Some people do legitimately have to cut out all red meat for health purposes, but other than that, this sounds crazy
I’ve heard that the alpha-gal tick borne meat allergy is on the rise, which is pretty wild.
Fish is the exception because one of the miracles Jesus performed was to fed a whole mass of people with only 7 loaves of bread, small fish, and turning water into wine. Catholics sort of re-create this in weekly mass and the Pope lets Catholics eat fish during lent. It’s just supposed to be symbolic. But religion always forgets what is symbolic and what is reality.
It has to do with old abstinence laws which stated that meat comes from “land animals” and classified fish as a separate category of creature.
And yet Jewish law considers birds to be meat despite having a completely different category for sky animal.
There’s a historical reason for this. The main restriction on eating meat (beyond what animal you can eat and various other “prep” rules) is that you can’t eat milk and meat. Specifically, you can’t boil a kid in it’s mother’s milk. This was seen by ancient Jews as an abomination and morally bad.
However, you can’t always tell what animal the milk and meat came from. If I have a steak and a jug of milk, do I know that the steak doesn’t come from the child of one of the cows whose milk is in the jug? I don’t know. Chances are it isn’t, but better safe than sorry so all meat can’t be mixed with milk. (Thus, no cheeseburgers.)
But what about chicken? Obviously, chickens don’t produce milk so it’s impossible to cook chicken in it’s mother’s milk. Technically speaking, chicken parmesan should be fine. Except, at some point in history, rabbis got worried that people would eat beef thinking it was chicken and would accidentally mix milk and meat. (I guess people were real idiots back then because I’ve never mistaken beef and chicken.) Therefore, all bird meat was restricted and forbidden from mixing with dairy products.

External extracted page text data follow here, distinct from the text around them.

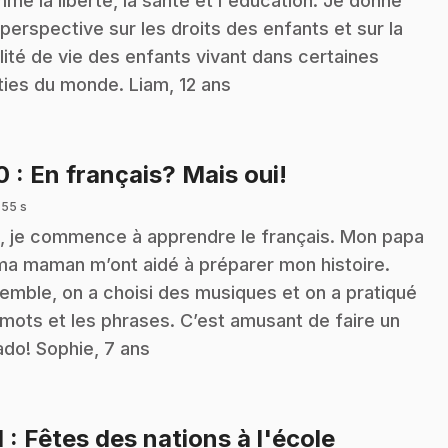
me la liberté, la santé et l'éducation. Je donne
perspective sur les droits des enfants et sur la
lité de vie des enfants vivant dans certaines
ties du monde. Liam, 12 ans
.
10
: En français? Mais oui!
 55 s
, je commence à apprendre le français. Mon papa
ma maman m’ont aidé à préparer mon histoire.
emble, on a choisi des musiques et on a pratiqué
 mots et les phrases. C’est amusant de faire un
ado! Sophie, 7 ans
.
1
: Fêtes des nations à l'école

Meanwhile, fish was never, apparently, mistaken for beef and do remained restriction free when it came to dairy. I can toss a big slice of cheese atop my fish sandwich with no “milk and meat” kosher concerns. (Well, unless we get into rennet, but that’s a different topic.)
Unfortunately, with Judaism, there isn’t a central authority that can say “X rule is outdated and doesn’t need to be followed anymore.” It’s a very decentralized religion and this means that there’s a lot of momentum to the rules. Some changes can take effect in some Jewish communities, but getting widespread change across the entire religion is difficult.
And Kosher laws are absolute insane. Fish must have scales but can’t be bottom feeders. Land animals have to have specific types of hooves. Can’t mix types of fabric…and other silly stuff that might have had a basis in logic at some point but has been lost.
Yeah, as I understand, these were attempts at guidelines for avoiding diseases, because e.g. pork goes bad very quickly.
But we didn’t properly figure out how diseases spread until well past the Middle Ages, so that’s why they seem to so random…
I think the logical basis was most likely to isolate groups from other tribes. We don’t live that group over there. That group over there is trading pigs. It is a new rule, no the law, that you can’t eat pig. No more trade. A generation or two pass and the logical basis is lost to time.